Wen Yan poursuivit son récit décousu sur Yu Wan, évoquant inévitablement la pauvre fille aînée de la famille Yu, et ne put retenir une larme de compassion. Finalement, elle se tapota la poitrine et dit d'une voix un peu mal à l'aise à You Tong : « Neuvième sœur, il y a des choses que j'ai toujours voulu te dire, c'est juste… » Elle se mordit la lèvre, hésitante, puis murmura finalement : « Frère Xu… il a des sentiments profonds pour cette demoiselle Yu, j'ai peur qu'il… pour toi… » Elle n'ajouta rien, le sens profond de ses paroles étant évident.

You Tong lui jeta un regard reconnaissant et sourit : « Ne t'inquiète pas, je sais ce que je fais. » À bien y réfléchir, parmi les membres de la seconde branche de la famille Cui, Wen Yan était probablement la seule à ignorer sa véritable identité. You Tong fut naturellement touchée par son dévouement sans faille. Elle s'avança, prit la main de Wen Yan et la serra doucement en disant : « Frère Xu est une bonne personne ; il me traitera bien, c'est certain. N'aie pas peur. »

Le lendemain, l'impératrice douairière publia effectivement un édit convoquant You Tong. La seconde dame remarqua elle aussi que quelque chose clochait. L'impératrice douairière ne convoquait que rarement des femmes de la noblesse au palais, et encore moins les jeunes filles de diverses maisons. Le fait qu'elle convoque You Tong à plusieurs reprises était déjà pour le moins inhabituel. De plus, le moment choisi pour cette convocation coïncidait si parfaitement avec la maladie de You Tong que cela ne put qu'éveiller les soupçons.

Si Youtong n'était pas restée toute la journée à la résidence Cui sans sortir, la Seconde Dame aurait voulu la retrouver immédiatement et l'interroger en détail. Après mûre réflexion, la Seconde Dame décida d'accompagner Youtong au palais. Elle remit rapidement un mémoire à la Reine douairière Sun, et le lendemain matin, elles montèrent ensemble dans la chaise à porteurs.

Xu Wei avait également reçu la nouvelle depuis longtemps. Bien qu'il fût certain que la Grande Princesse ne resterait pas les bras croisés, par précaution, il envoya tout de même Madame Xu au palais et invita plusieurs concubines influentes à l'accompagner auprès de l'Impératrice douairière. Même si cette dernière souhaitait manipuler You Tong, elle ne pourrait pas le faire ouvertement devant tout le monde.

Pour apercevoir You Tong, Xu Wei patienta délibérément à la porte du palais, les yeux rivés sur la route. Enfin, il aperçut la chaise à porteurs de la famille Cui et son cœur s'emballa. Il toussa deux fois, se leva aussitôt comme pour inspecter les environs, mais son regard se porta involontairement sur la chaise à porteurs. Les serviteurs qui l'accompagnaient eurent envie de rire, mais n'osèrent pas se retenir en présence de Xu Wei

; ils rougirent tous profondément.

Ils franchirent les portes du palais sans encombre, et la chaise à porteurs resta à l'extérieur. You Tong, vêtue d'une longue robe bleu foncé, descendit lentement de la chaise. «

Convalescente d'une grave maladie

», son visage était légèrement pâle et ses lèvres, d'un rose pâle, avaient perdu leur rouge habituel, lui donnant un air très affaibli.

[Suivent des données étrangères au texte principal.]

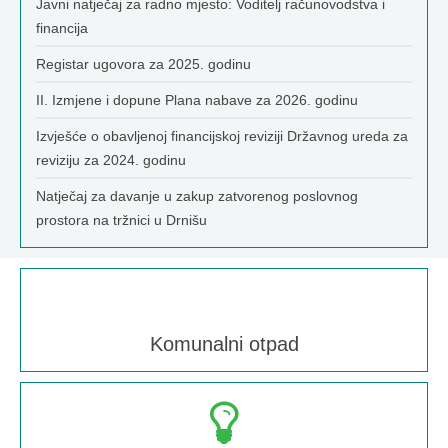
Javni natječaj za radno mjesto: Voditelj računovodstva i
financija
Registar ugovora za 2025. godinu
II. Izmjene i dopune Plana nabave za 2026. godinu
Izvješće o obavljenoj financijskoj reviziji Državnog ureda za
reviziju za 2024. godinu
Natječaj za davanje u zakup zatvorenog poslovnog
prostora na tržnici u Drnišu
Komunalni otpad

Bien qu'il sût qu'elle agissait ainsi intentionnellement pour les autres, Xu Wei ressentit tout de même une pointe de douleur au cœur. Il la dévisagea avec désir, souhaitant pouvoir se précipiter sur elle et la serrer fort dans ses bras. Après l'avoir longuement fixée, il se rendit compte que son regard avait été un peu trop indiscret et, à contrecœur, détourna les yeux pour fusiller du regard les serviteurs qui les observaient. Ce regard, cependant, était dénué de toute férocité. Les subordonnés, loin d'être effrayés, échangèrent des regards complices et laissèrent échapper des rires étouffés.

Quelqu'un attendait déjà à la porte du palais et conduisit la Seconde Dame et You Tong directement au palais de Chongfu, où résidait l'impératrice douairière.

Ce n'était pas la première fois que You Tong venait au palais, mais elle était tout de même un peu désorientée en franchissant les portes. Autour d'elle, elle ne voyait qu'un long couloir qui semblait interminable, bordé de hauts murs rouges, magnifiques et opulents, qui inspiraient une profonde admiration. Après avoir parcouru ces couloirs labyrinthiques pendant le temps qu'il faut à un bâtonnet d'encens pour se consumer, au moment où elle allait tourner à un angle, elle aperçut soudain un groupe important de personnes qui marchaient vers elle.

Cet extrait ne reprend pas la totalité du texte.